*REQUIREMENT*
Go through the lines below and copy any that hold the string "könsstympning".
*** EXTRACTED RECORDS ***
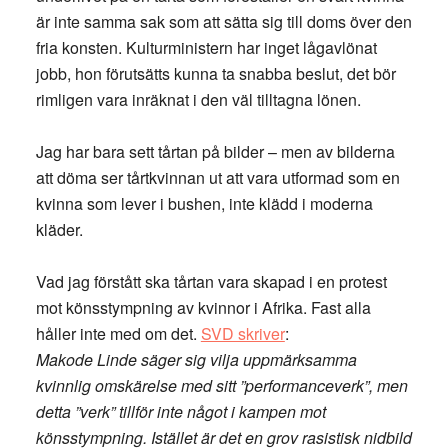
är inte samma sak som att sätta sig till doms över den
fria konsten. Kulturministern har inget lågavlönat
jobb, hon förutsätts kunna ta snabba beslut, det bör
rimligen vara inräknat i den väl tilltagna lönen.
Jag har bara sett tårtan på bilder – men av bilderna
att döma ser tårtkvinnan ut att vara utformad som en
kvinna som lever i bushen, inte klädd i moderna
kläder.
Vad jag förstått ska tårtan vara skapad i en protest
mot könsstympning av kvinnor i Afrika. Fast alla
håller inte med om det.
SVD skriver
:
Makode Linde säger sig vilja uppmärksamma
kvinnlig omskärelse med sitt ”performanceverk”, men
detta ”verk” tillför inte något i kampen mot
könsstympning. Istället är det en grov rasistisk nidbild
*** End of EXTRACTED RECORDS ***
*EXERCISE ANSWER*
mot könsstympning av kvinnor i Afrika. Fast alla
könsstympning. Istället är det en grov rasistisk nidbild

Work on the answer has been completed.